Il governo peruviano contro indigeni e contadini
di Marica di Pierri su Carta, il 18/05/2008
Un nuovo decreto approvato pochi giorni fa dal governo peruviano guidato dal presidente Alan Garcia facilita l’espropriazione dei territori indigeni e contadini favorendone lo sfruttamento commerciale. Un clima di tensione più aspro del solito vivono da alcune settimane le comunità rurali ed indigene del Perù.
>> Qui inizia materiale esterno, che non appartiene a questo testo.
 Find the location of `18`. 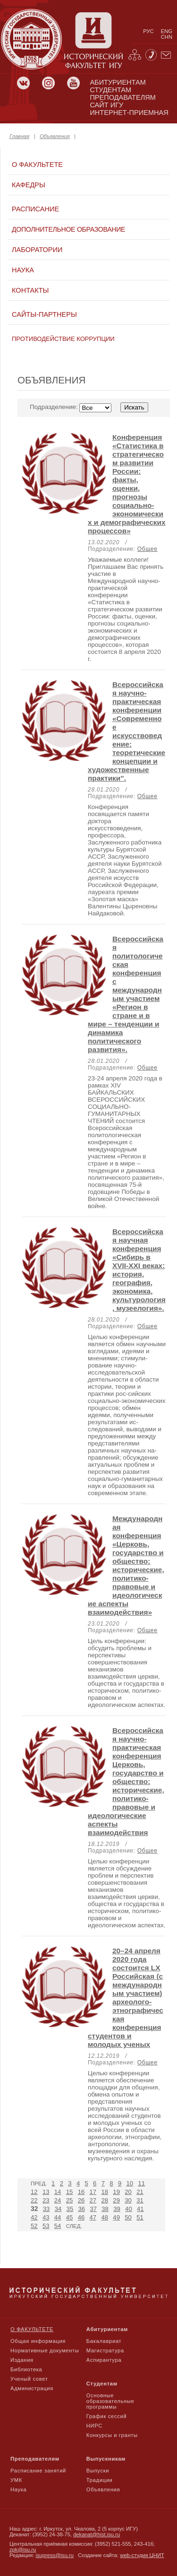 18 is located at coordinates (104, 2191).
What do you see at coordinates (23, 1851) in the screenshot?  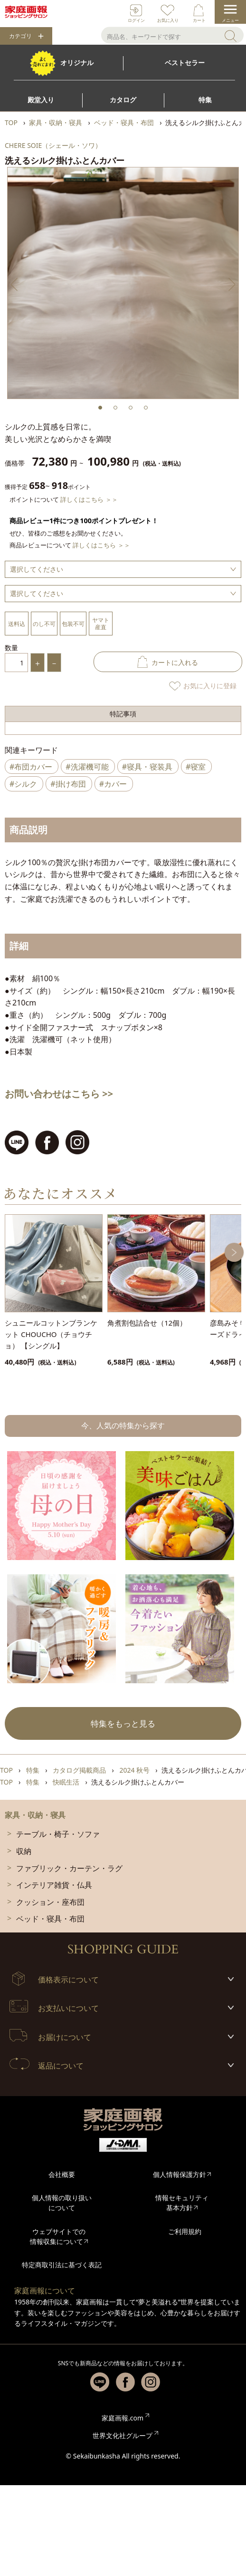 I see `収納` at bounding box center [23, 1851].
Dopo la legge forestale, l’imposizione dei megaprogetti di estrazione mineraria, le grandi infrastrutture e la pesante repressione perpetrata contro i movimenti sociali, nel paese andino un nuovo provvedimento governativo fa tremare contadini ed indigeni, che già annunciano mobilitazioni in difesa dei propri diritti.
Proprio i territori rurali tanto della sierra, la regione montagnosa, quanto della selva amazzonica peruviana, infatti, sono al centro della contestatissima misura legislativa adottata alcuni giorni fa dal governo di Alan Garcìa.
La settimana scorsa l’esecutivo peruviano ha pubblicato a sorpresa sulla gazzetta ufficiale il Decreto 1015, che modifica le regole per la cessione e la vendita dei terreni. Per effetto del nuovo decreto le imprese estrattive–come quelle minerarie o di sfruttamento forestale–non avranno più bisogno dell’approvazione dei tre quarti dei membri delle comunità locali per rilevare le terre, ma basterà il 50 per cento più uno dei partecipanti dell’Assemblea delle comunità per appropriarsi dei territori e utilizzarli ai fini commerciali e industriali. Questa modifica alla legge 26505 [che regola la materia] fa parte del Trattato di libero commercio [Tlc] firmato dal Perù con gli Stati uniti. Il trattato fa le altre cose che prevede di promuovere e facilitare la penetrazione degli investimenti privati nei territori comunitari.
Secondo il Coordinamento andino di organizzazioni indigene [Caoi] «si tratta di un attacco diretto alle comunità indigene, che rischia di distruggere le forme tradizionali di lavoro, economia ed organizzazione delle comunità».
Oltre a modificare il quorum previsto dalla vecchia legge, il decreto prevede che anche chi non è membro della comunità possa chiedere sempre con la maggioranza semplice, il riconoscimento dei diritti di proprietà sulle terre.
Per il Caoi questa norma «costituisce una minaccia per la sopravvivenza delle comunità, perché le imprese estrattive potranno d’ora in avanti avere uno strumento ‘legale’ di appropriazione delle terre attraverso la manipolazione delle assemblee».
Praticamente, basta che un’impresa mineraria o petrolifera interessata alle risorse presenti in una comunità faccia pressione su alcuni membri della comunità offrendo benefici e ricompense per acquisire il diritto di proprietà sul territorio. E poiché la corruzione è uno dei principali strumenti usati dalle multinazionali quando si tratta di «contrattare» con le comunità indigene e contadine, l’allarme appare più che giustificato.